If a line in the records below contains the word "Infinity", copy it out.

[Page images and extracted text]
────────
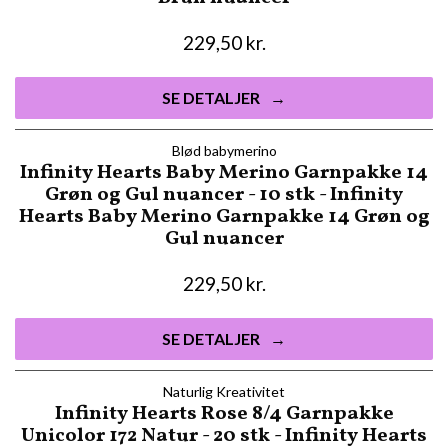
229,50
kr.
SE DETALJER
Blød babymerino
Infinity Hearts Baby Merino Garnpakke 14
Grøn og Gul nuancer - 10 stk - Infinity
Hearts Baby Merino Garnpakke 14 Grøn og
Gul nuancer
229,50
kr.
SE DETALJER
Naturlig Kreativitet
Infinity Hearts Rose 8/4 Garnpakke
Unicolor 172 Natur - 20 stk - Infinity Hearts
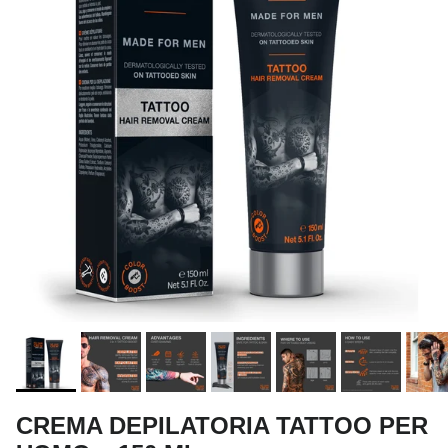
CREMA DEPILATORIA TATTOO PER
────────
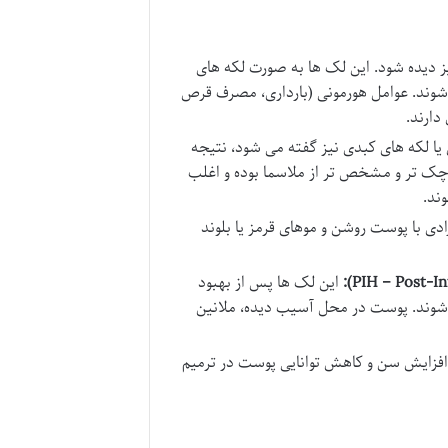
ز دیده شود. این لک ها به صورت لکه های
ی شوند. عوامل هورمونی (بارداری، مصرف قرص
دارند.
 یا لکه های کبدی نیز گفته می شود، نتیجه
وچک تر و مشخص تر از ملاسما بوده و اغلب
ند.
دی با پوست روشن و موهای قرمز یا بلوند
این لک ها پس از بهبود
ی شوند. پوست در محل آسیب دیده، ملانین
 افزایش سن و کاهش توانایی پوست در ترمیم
────────
**Exercise result:**
Infinity Hearts Baby Merino Garnpakke 14
Grøn og Gul nuancer - 10 stk - Infinity
Infinity Hearts Rose 8/4 Garnpakke
Unicolor 172 Natur - 20 stk - Infinity Hearts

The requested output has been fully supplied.